The picture, naturally, hit social media and Mayor Jim Kenney reacted to it. It appears to have been taken in front of the University of the Arts, it appears to be legitimate and the dimwit holding the sign is wearing a Froggy Carr suit.
The sentiment is perfectly acceptable. That the dumbass holding the sign appears to be in blackface is not. I have learned there might have been another offender from Froggy Carr, which has been disqualified.
Blackface has been banned for more than 50 years. At last count, Froggy Carr had some 800 members and the Wenches are the least organized of Mummers’ traditions.
I marched with them one year. All you need to march is a suit you get at headquarters New Year’s morning along with a badge. No one checks to see what you are carrying and makeup can be put on later. Along the parade route are Mummers’ and city officials who are authorized to remove banned images and makeup.
This stupid act has given the Mummers a black eye, no pun intended. It gives reflexive Mummers haters more ammunition. While I don’t normally like group punishment, I’d be OK with the city banning the Frogs from the parade for one year. (Without a doubt, they would still march in their South Philly home turf.)
Banning the Frogs would send a message of the seriousness of the offense to them, and convince the Frogs that everyone marching with them has to be responsible for the person on their left and right.

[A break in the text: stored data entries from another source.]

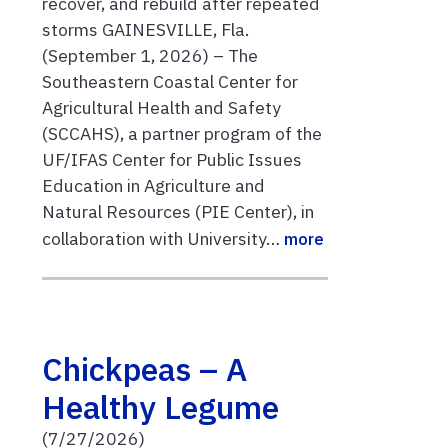
recover, and rebuild after repeated
storms GAINESVILLE, Fla.
(September 1, 2026) – The
Southeastern Coastal Center for
Agricultural Health and Safety
(SCCAHS), a partner program of the
UF/IFAS Center for Public Issues
Education in Agriculture and
Natural Resources (PIE Center), in
collaboration with University…
more
Chickpeas – A
Healthy Legume
(7/27/2026)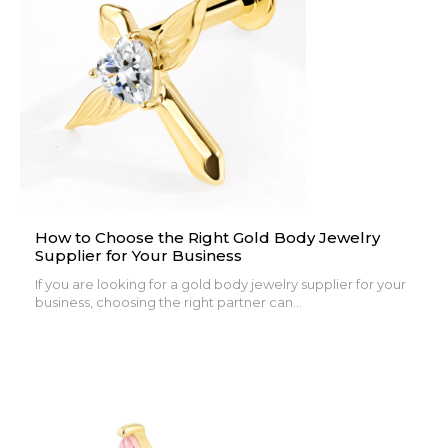
How to Choose the Right Gold Body Jewelry
Supplier for Your Business
If you are looking for a gold body jewelry supplier for your
business, choosing the right partner can...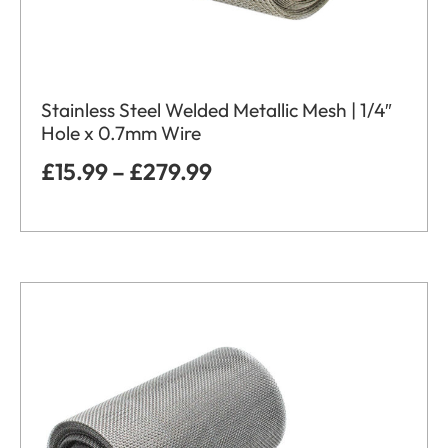
Stainless Steel Welded Metallic Mesh | 1/4″
Hole x 0.7mm Wire
£
15.99
–
£
279.99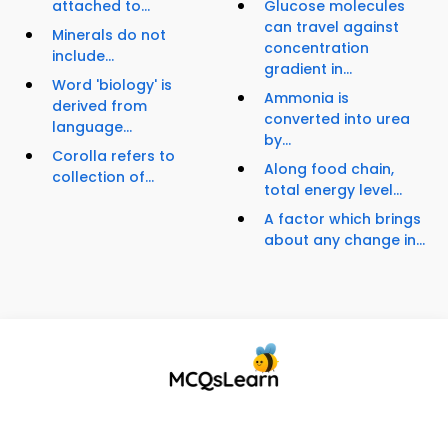
attached to...
Glucose molecules
can travel against
Minerals do not
concentration
include...
gradient in...
Word 'biology' is
Ammonia is
derived from
converted into urea
language...
by...
Corolla refers to
Along food chain,
collection of...
total energy level...
A factor which brings
about any change in...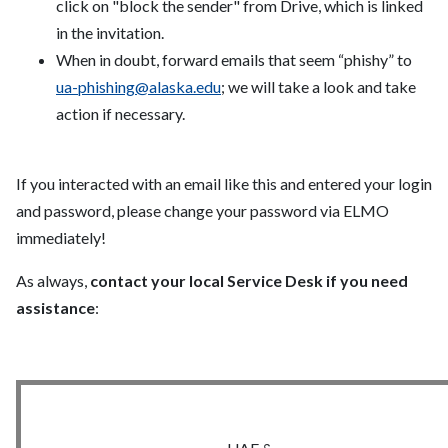
click on "block the sender" from Drive, which is linked
in the invitation.
When in doubt, forward emails that seem “phishy” to
ua-phishing@alaska.edu
; we will take a look and take
action if necessary.
If you interacted with an email like this and entered your login
and password, please change your password via ELMO
immediately!
As always,
contact your local Service Desk if you need
assistance
: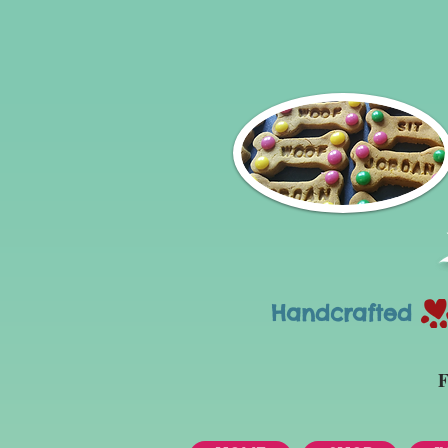
Handcrafted Tr
F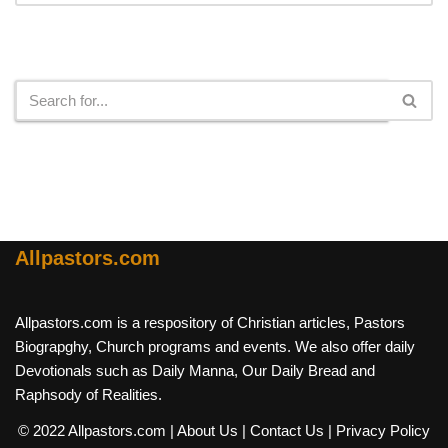
Search
Allpastors.com
Allpastors.com is a respository of Christian articles, Pastors
Biograpghy, Church programs and events. We also offer daily
Devotionals such as Daily Manna, Our Daily Bread and
Raphsody of Realities.
© 2022 Allpastors.com
| About Us
| Contact Us
| Privacy Policy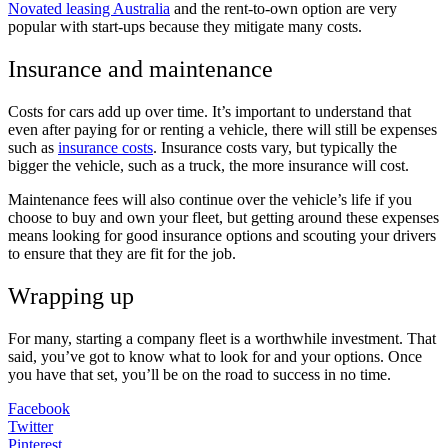
Novated leasing Australia
and the rent-to-own option are very
popular with start-ups because they mitigate many costs.
Insurance and maintenance
Costs for cars add up over time. It’s important to understand that
even after paying for or renting a vehicle, there will still be expenses
such as
insurance costs
. Insurance costs vary, but typically the
bigger the vehicle, such as a truck, the more insurance will cost.
Maintenance fees will also continue over the vehicle’s life if you
choose to buy and own your fleet, but getting around these expenses
means looking for good insurance options and scouting your drivers
to ensure that they are fit for the job.
Wrapping up
For many, starting a company fleet is a worthwhile investment. That
said, you’ve got to know what to look for and your options. Once
you have that set, you’ll be on the road to success in no time.
Facebook
Twitter
Pinterest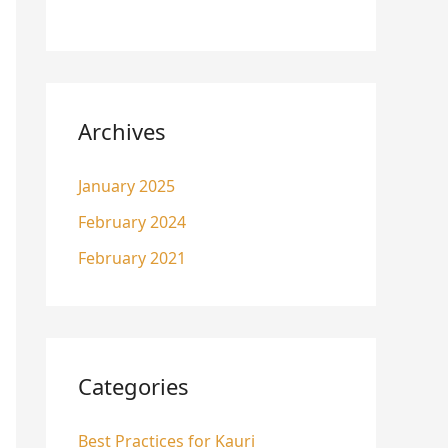
Archives
January 2025
February 2024
February 2021
Categories
Best Practices for Kauri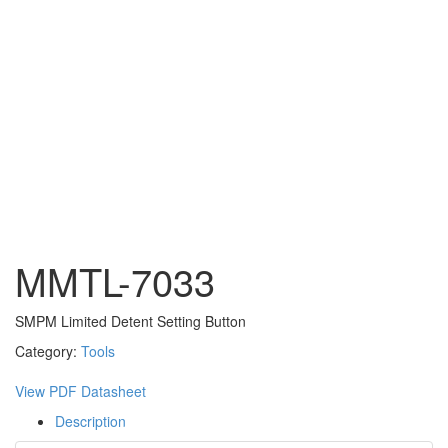
MMTL-7033
SMPM Limited Detent Setting Button
Category:
Tools
View PDF Datasheet
Description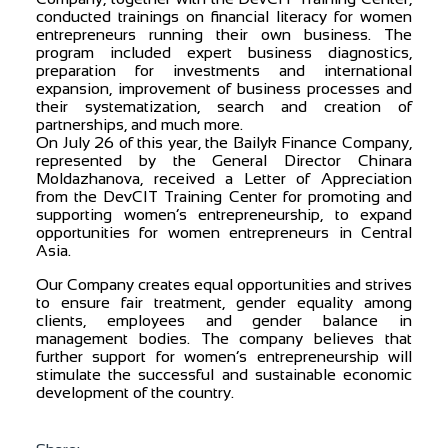
conducted trainings on financial literacy for women
entrepreneurs running their own business. The
program included expert business diagnostics,
preparation for investments and international
expansion, improvement of business processes and
their systematization, search and creation of
partnerships, and much more.
On July 26 of this year, the Bailyk Finance Company,
represented by the General Director Chinara
Moldazhanova, received a Letter of Appreciation
from the DevCIT Training Center for promoting and
supporting women’s entrepreneurship, to expand
opportunities for women entrepreneurs in Central
Asia.
Our Company creates equal opportunities and strives
to ensure fair treatment, gender equality among
clients, employees and gender balance in
management bodies. The company believes that
further support for women’s entrepreneurship will
stimulate the successful and sustainable economic
development of the country.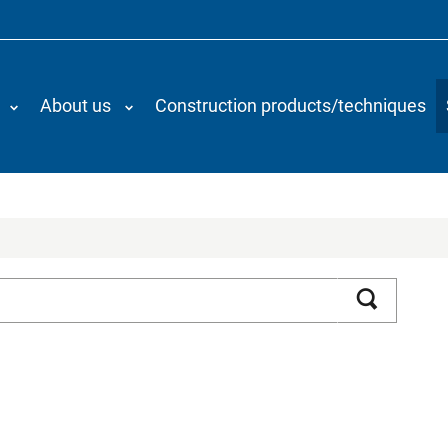
About us
Construction products/techniques
Search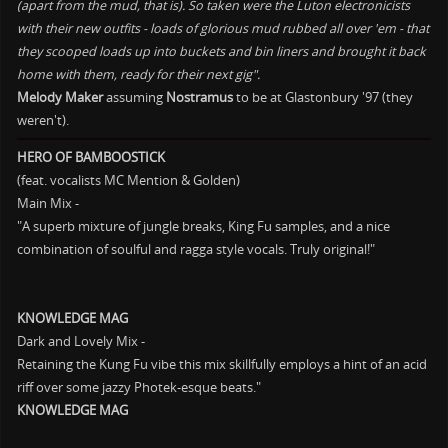
(apart from the mud, that is). So taken were the Luton electronicists
with their new outfits - loads of glorious mud rubbed all over 'em - that
they scooped loads up into buckets and bin liners and brought it back
home with them, ready for their next gig".
Melody Maker
assuming
Nostramus
to be at Glastonbury '97 (they
weren't).
HERO OF BAMBOOSTICK
(feat. vocalists MC Mention & Golden)
Main Mix -
"A superb mixture of jungle breaks, King Fu samples, and a nice
combination of soulful and ragga style vocals. Truly original!"
KNOWLEDGE MAG
Dark and Lovely Mix -
Retaining the Kung Fu vibe this mix skillfully employs a hint of an acid
riff over some jazzy Photek-esque beats."
KNOWLEDGE MAG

Back to the Good News: The temperature was good, breaking into the 40s by mid-day and (the few) spectators were happy.
They could have been happier.
How?
More interaction between the Mummers and their fans. Like this guy is doing.
Not to brag, but to make a point, my Landi Comics group, King Kazoo, made a point of giving away stuff to spectators, to thank them for coming out so early to see us Comics. We gave away cheap novelties.
One year it was plastic combs that tied into our theme. My favorite — supporting a Russian theme — was a giveaway of raw potatoes. We would hand a potato to someone, and say, “It freeds six.”
As I recall, the “free stuff” idea came from me (I was ahead of Bernie Sanders) and I stole the idea from Mardi Gras, where the clubs (called krews) toss plastic necklaces and other gifts (called “throws”) to the crowds.
People in N’awlins loved their throws and so did Philadelphians.
Most Mummers understand they are performing for Philadelphians, but they sometimes forget to interact with their fans.
Consider this a reminder to my fine feathered friends — and also to be ready to eject those who bring shame on them,.